# **Python RegEx**

A RegEx, or Regular Expression, is a sequence of characters that forms a search pattern.

RegEx can be used to check if a string contains the specified search pattern.

# **RegEx Module**

Python has a built-in package called re, which can be used to work with Regular Expressions.

Import the re module:

In [1]:
import re

# **RegEx in Python**

When you have imported the re module, you can start using regular expressions.

In [2]:
# Search the string to see if it starts with "The" and ends with "Spain":

import re

txt = "The rain in Spain"
x = re.search("^The.*Spain$",txt)

# **RegEx Functions**

The re module offers a set of functions that allows us to search a string for a match:

**The findall() Function**

The findall() function returns a list containing all matches.

In [3]:
# findall  -  The findall() function returns a list containing all matches.

import re

txt = "The rain in Spain"
x = re.findall("ai", txt)
print(x)

['ai', 'ai']


The list contains the matches in the order they are found.

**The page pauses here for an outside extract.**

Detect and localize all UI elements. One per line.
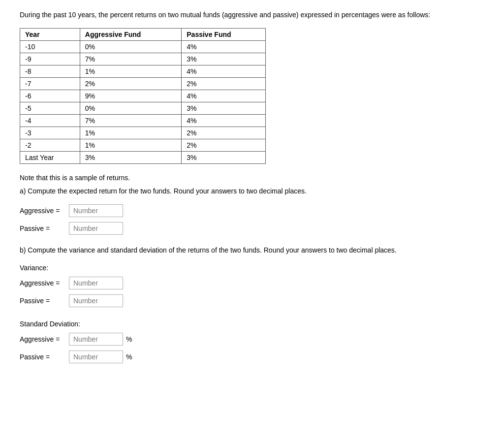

If no matches are found, an empty list is returned:

In [4]:
# Return an empty list if no match was found:

txt = "The rain in Spain"
x = re.findall("Portugal", txt)
print(x)

[]


**The search() Function**

The search() function searches the string for a match, and returns a Match object if there is a match.

If there is more than one match, only the first occurrence of the match will be returned:

In [5]:
# search -	Returns a Match object if there is a match anywhere in the string.

txt = "The rain in Spain"
x = re.search("\s", txt)

print("The first white-space character is located in position:", x.start())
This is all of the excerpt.